* [Work order]:
Wherever "operatori" shows up in the records below, copy the whole line.

* [Data supplied]:
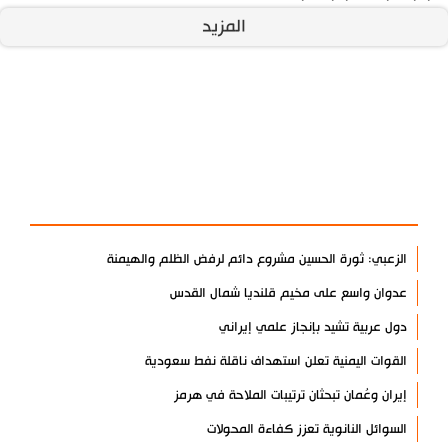
المزيد
آخر الأخبار
الأكثر مشاهدة
الزعبي: ثورة الحسين مشروع دائم لرفض الظلم والهيمنة
عدوان واسع على مخيم قلنديا شمال القدس
دول عربية تشيد بإنجاز علمي إيراني
القوات اليمنية تعلن استهداف ناقلة نفط سعودية
إيران وعُمان تبحثان ترتيبات الملاحة في هرمز
السوائل النانوية تعزز كفاءة المحولات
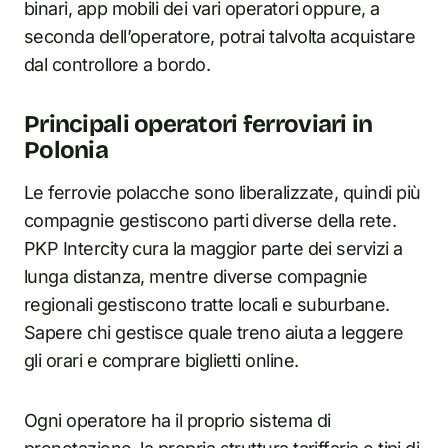
binari, app mobili dei vari operatori oppure, a
seconda dell’operatore, potrai talvolta acquistare
dal controllore a bordo.
Principali operatori ferroviari in
Polonia
Le ferrovie polacche sono liberalizzate, quindi più
compagnie gestiscono parti diverse della rete.
PKP Intercity cura la maggior parte dei servizi a
lunga distanza, mentre diverse compagnie
regionali gestiscono tratte locali e suburbane.
Sapere chi gestisce quale treno aiuta a leggere
gli orari e comprare biglietti online.
Ogni operatore ha il proprio sistema di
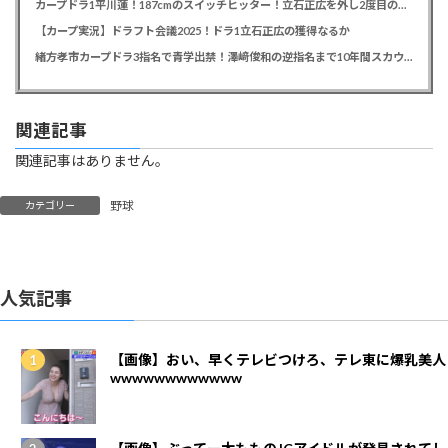
カープドラ1平川蓮！187cmのスイッチヒッター！立石正広を外し2度目の重複も新井監督がクジを引き当てる！【ドラフト会議2025】
【カープ実況】ドラフト会議2025！ドラ1立石正広の獲得なるか
緒方孝市カープドラ3指名で青学出禁！澤﨑俊和の逆指名まで10年間スカウト出禁
関連記事
関連記事はありません。
野球
カテゴリー
人気記事
【画像】おい、早くテレビつけろ、テレ東に爆乳美人
wwwwwwwwwwww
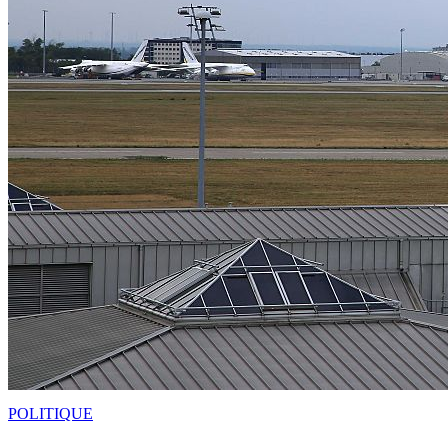
POLITIQUE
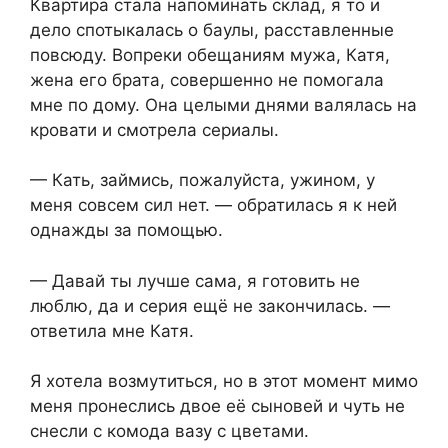
Квартира стала напоминать склад, я то и
дело спотыкалась о баулы, расставленные
повсюду. Вопреки обещаниям мужа, Катя,
жена его брата, совершенно не помогала
мне по дому. Она целыми днями валялась на
кровати и смотрела сериалы.
— Кать, займись, пожалуйста, ужином, у
меня совсем сил нет. — обратилась я к ней
однажды за помощью.
— Давай ты лучше сама, я готовить не
люблю, да и серия ещё не закончилась. —
ответила мне Катя.
Я хотела возмутиться, но в этот момент мимо
меня пронеслись двое её сыновей и чуть не
снесли с комода вазу с цветами.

* [Output for this task]:
binari, app mobili dei vari operatori oppure, a
Principali operatori ferroviari in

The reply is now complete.